Exercise instructions: Your answer should consist of each line below that includes the word "this".

Data provided:
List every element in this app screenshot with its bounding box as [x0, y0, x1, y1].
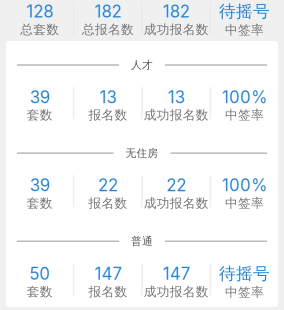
staticText: 成功报名数 [144, 22, 209, 38]
staticText: 39 [30, 87, 50, 107]
staticText: 套数 [27, 284, 53, 300]
staticText: 套数 [27, 107, 53, 123]
staticText: 13 [168, 87, 185, 107]
staticText: 39 [30, 175, 50, 195]
staticText: 成功报名数 [144, 107, 209, 123]
staticText: 22 [98, 175, 118, 195]
staticText: 无住房 [126, 146, 158, 160]
staticText: 待摇号 [219, 1, 270, 22]
staticText: 中签率 [225, 195, 264, 211]
staticText: 13 [99, 87, 116, 107]
staticText: 普通 [131, 234, 153, 248]
staticText: 成功报名数 [144, 284, 209, 300]
button[interactable]: 普通 [6, 234, 278, 300]
staticText: 128 [26, 1, 53, 22]
staticText: 套数 [27, 195, 53, 211]
staticText: 报名数 [88, 195, 127, 211]
staticText: 50 [29, 264, 50, 284]
staticText: 147 [163, 264, 190, 284]
staticText: 147 [94, 264, 121, 284]
staticText: 成功报名数 [144, 195, 209, 211]
staticText: 总套数 [20, 22, 59, 38]
staticText: 100% [222, 87, 267, 107]
button[interactable]: 无住房 [6, 146, 278, 211]
staticText: 182 [94, 1, 121, 22]
staticText: 总报名数 [82, 22, 134, 38]
staticText: 182 [163, 1, 190, 22]
staticText: 人才 [131, 58, 153, 72]
staticText: 中签率 [225, 107, 264, 123]
staticText: 报名数 [88, 284, 127, 300]
staticText: 100% [222, 175, 267, 195]
staticText: 中签率 [225, 284, 264, 300]
staticText: 待摇号 [219, 263, 270, 284]
staticText: 22 [166, 175, 186, 195]
staticText: 报名数 [88, 107, 127, 123]
button[interactable]: 128 [0, 0, 284, 39]
button[interactable]: 人才 [6, 58, 278, 123]
staticText: 中签率 [225, 22, 264, 38]
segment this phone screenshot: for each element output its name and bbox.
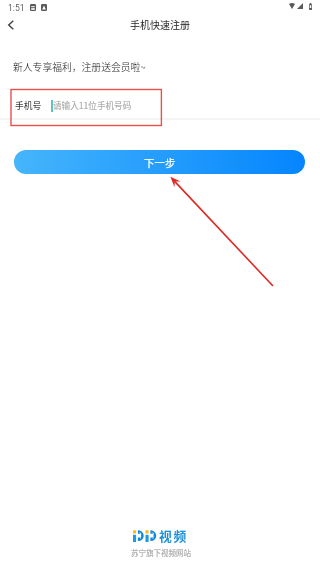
button[interactable]: Back: [0, 14, 21, 35]
staticText: 视频: [159, 526, 188, 545]
staticText: 下一步: [144, 155, 176, 170]
staticText: 苏宁旗下视频网站: [131, 547, 191, 558]
staticText: 新人专享福利，注册送会员啦~: [13, 60, 146, 74]
staticText: 1:51: [8, 3, 25, 13]
button[interactable]: 下一步: [14, 150, 305, 174]
staticText: 手机快速注册: [130, 17, 190, 31]
staticText: 手机号: [15, 99, 42, 112]
staticText: 请输入11位手机号码: [53, 99, 132, 111]
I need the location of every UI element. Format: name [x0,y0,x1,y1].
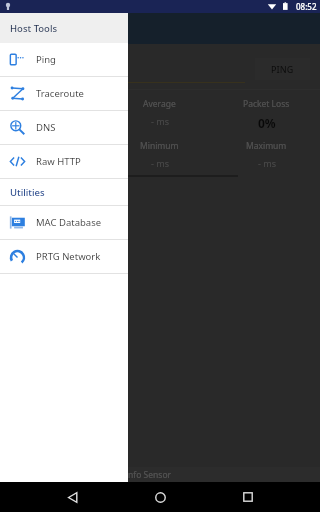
button[interactable]: DNS [0,111,128,144]
button[interactable]: PRTG Network Monitor [0,240,128,273]
button[interactable]: Ping [0,43,128,76]
button[interactable]: Raw HTTP [0,145,128,178]
staticText: Sensor of the Week: SSH Meminfo Sensor [6,469,172,481]
button[interactable]: Recent apps [233,482,263,512]
staticText: Packet Loss [243,98,290,110]
button[interactable]: Back [58,482,88,512]
staticText: Sent [44,140,62,152]
staticText: 0% [258,115,276,131]
button[interactable]: Home [145,482,175,512]
staticText: DNS [36,121,56,134]
staticText: - ms [258,157,276,169]
staticText: Maximum [246,140,287,152]
staticText: Raw HTTP [36,155,81,168]
staticText: - ms [44,115,62,127]
button[interactable]: MAC Database [0,206,128,239]
staticText: PING [271,63,294,75]
staticText: - ms [151,157,169,169]
button[interactable]: Traceroute [0,77,128,110]
staticText: www.example.com [10,62,99,76]
staticText: Utilities [10,186,45,199]
staticText: Ping [36,53,56,66]
staticText: 0 [50,157,56,169]
staticText: 08:52 [296,1,317,12]
button[interactable]: PING [255,58,310,80]
staticText: Traceroute [36,87,84,100]
staticText: PRTG Network Monitor [36,250,128,263]
staticText: Host Tools [10,22,58,35]
staticText: Minimum [140,140,179,152]
staticText: Average [143,98,176,110]
staticText: - ms [151,115,169,127]
staticText: MAC Database [36,216,102,229]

Task solution:
List every element in this app screenshot with its bounding box as [x0, y0, x1, y1].
segment this phone screenshot: for each element output its name and bbox.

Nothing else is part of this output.